By clicking “Sign up for GitHub”, you agree to our terms of service and privacy statement. We’ll occasionally send you account related emails.

Already on GitHub? Sign in to your account

Slow indexing #2156

Closed
iinov opened this issue Aug 28, 2023 · 27 comments · Fixed by #2176
Closed

Slow indexing #2156

iinov opened this issue Aug 28, 2023 · 27 comments · Fixed by #2176

Comments

@iinov
Copy link

iinov commented Aug 28, 2023

Describe the bug
In recent days, indexing has become very slow.
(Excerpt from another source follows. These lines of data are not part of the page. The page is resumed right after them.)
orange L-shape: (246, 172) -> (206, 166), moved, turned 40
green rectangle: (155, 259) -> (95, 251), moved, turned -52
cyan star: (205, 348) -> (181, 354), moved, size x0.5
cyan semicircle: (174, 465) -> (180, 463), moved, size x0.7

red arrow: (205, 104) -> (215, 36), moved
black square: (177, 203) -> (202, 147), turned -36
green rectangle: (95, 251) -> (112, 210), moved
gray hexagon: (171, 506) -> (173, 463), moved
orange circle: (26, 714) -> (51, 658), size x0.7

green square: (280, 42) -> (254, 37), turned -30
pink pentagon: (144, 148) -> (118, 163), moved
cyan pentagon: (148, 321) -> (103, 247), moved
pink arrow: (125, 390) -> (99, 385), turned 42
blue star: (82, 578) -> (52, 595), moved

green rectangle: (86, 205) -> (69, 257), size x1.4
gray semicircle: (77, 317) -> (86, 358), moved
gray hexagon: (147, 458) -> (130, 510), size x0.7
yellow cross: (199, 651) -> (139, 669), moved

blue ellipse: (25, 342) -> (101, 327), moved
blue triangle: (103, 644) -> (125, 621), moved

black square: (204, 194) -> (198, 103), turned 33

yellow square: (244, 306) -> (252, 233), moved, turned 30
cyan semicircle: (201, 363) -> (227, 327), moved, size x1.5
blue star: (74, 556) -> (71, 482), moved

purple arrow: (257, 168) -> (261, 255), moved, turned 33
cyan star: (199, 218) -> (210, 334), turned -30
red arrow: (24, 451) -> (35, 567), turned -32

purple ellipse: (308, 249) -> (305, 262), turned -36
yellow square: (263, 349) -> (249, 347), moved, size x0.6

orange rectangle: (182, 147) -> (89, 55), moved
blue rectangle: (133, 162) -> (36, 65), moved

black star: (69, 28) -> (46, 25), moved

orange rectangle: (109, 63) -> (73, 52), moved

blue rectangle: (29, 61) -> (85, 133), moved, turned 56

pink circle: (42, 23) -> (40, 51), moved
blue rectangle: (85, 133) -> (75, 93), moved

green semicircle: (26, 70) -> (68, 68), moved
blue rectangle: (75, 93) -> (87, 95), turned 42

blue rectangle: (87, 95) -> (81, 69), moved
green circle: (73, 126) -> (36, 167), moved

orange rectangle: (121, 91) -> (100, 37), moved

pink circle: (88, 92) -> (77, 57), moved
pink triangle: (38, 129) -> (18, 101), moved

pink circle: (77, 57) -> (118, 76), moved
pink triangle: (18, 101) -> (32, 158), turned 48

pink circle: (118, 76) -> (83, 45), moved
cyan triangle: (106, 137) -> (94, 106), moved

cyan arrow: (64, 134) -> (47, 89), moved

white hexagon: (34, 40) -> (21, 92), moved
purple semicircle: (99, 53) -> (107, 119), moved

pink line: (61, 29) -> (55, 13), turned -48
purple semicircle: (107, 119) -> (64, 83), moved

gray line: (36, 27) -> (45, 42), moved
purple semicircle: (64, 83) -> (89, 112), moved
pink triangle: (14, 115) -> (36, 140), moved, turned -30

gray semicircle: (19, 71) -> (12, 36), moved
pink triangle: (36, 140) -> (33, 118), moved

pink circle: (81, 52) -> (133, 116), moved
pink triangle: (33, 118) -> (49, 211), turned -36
If I use the release 20.2, it takes 0.07s to index 550 files. If I use the main branch, it takes about 5s to index same files!

Which version of tantivy are you using?
master vs 20.2

To Reproduce
Index few files with le main branch vs the last stable release.

@adamreichold
Copy link
Collaborator

adamreichold commented Aug 28, 2023

Are you sure that the is no alternative explanation like debug versus release builds?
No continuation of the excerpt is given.